El pensamiento de presentarse con un gato, un erizo o un mendigo antes del cóctel y presentárselo a Laura y a sus amigos hizo sonreír a Isolda. Ya se había armado bastante revuelo por un perro.

–¿Puedo pasar? –preguntó el desconocido.

Él estaba en el jardín contiguo, lo que resultaba tranquilizador. Además, su aspecto era de lo más atrayente. Moreno, de pelo alborotado y una sonrisa que le hacía a ella sonreír.

–¿Por qué no? –respondió ella, mientras él saltaba el muro y se acercaba a ella.

Era muy alto y delgado. Llevaba puestos unos vaqueros deslucidos y un jersey gris que parecía demasiado grande para sus anchos hombros.

–Encantado de conocerla –dijo él–. Soy Nathan Coleman, y en estos momentos resido en el ático de la señorita MacShane.

Poppy MacShane, la dueña de la casa de al lado, algunas veces tomaba inquilinos durante los meses de verano. En aquel momento, el hombre estaba mirando el busto de mármol.

–Es guapo. ¿Es pariente suyo?

–Un viejo amigo –respondió Isolda–. ¿Cuántos amigos tiene usted que lo escuchen siempre sin devolverle una mala palabra?

–No muchos. Ni siquiera uno. Es un rincón muy bonito –añadió él, mirando a su alrededor.
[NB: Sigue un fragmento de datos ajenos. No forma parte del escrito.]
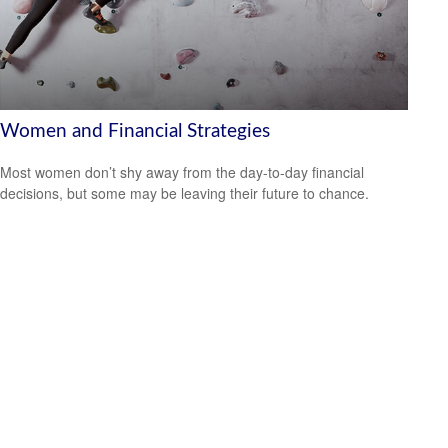
Women and Financial Strategies
Most women don’t shy away from the day-to-day financial
decisions, but some may be leaving their future to chance.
La imponente casa estaba al otro lado. Era un lugar muy agradable para vivir. Isolda no podía pedir nada mejor. Entonces, él la miró. Ella estaba acostumbrada a miradas de admiración, ya que era increíblemente atractiva. Tenía el pelo, largo y rubio, recogido, con unos mechones sueltos, los pómulos bien marcados y los ojos verdes y rasgados. Vestida con unos vaqueros negros y una camisa de seda blanca, Isolda decidió que él también era digno de una mirada de admiración.

Tenía la mandíbula fuerte, pero la boca reflejaba una expresión divertida. Ella estaba segura de que era un hombre carismático, con una gran opinión de sí mismo. Bajo las negras cejas, relucían unos ojos de color gris oscuro, rodeados de espesas pestañas también negras.

–¿Nos conocemos? –preguntó ella.

–No lo creo –respondió él, tras una breve pausa–. Si así fuera, debe de haber sido hace mucho tiempo o yo lo recordaría.

–Yo también –dijo ella, sonriendo.

–Puedo verla bajar por el jardín de niña, cuando era tan pequeña que para hablar con Charlie necesitaba una silla.

Y así había sido. De aquello hacía muchos años, pero el recuerdo la hizo sonreír, rememorando cómo había llevado una silla de algún sitio y le había limpiado el musgo con un estropajo.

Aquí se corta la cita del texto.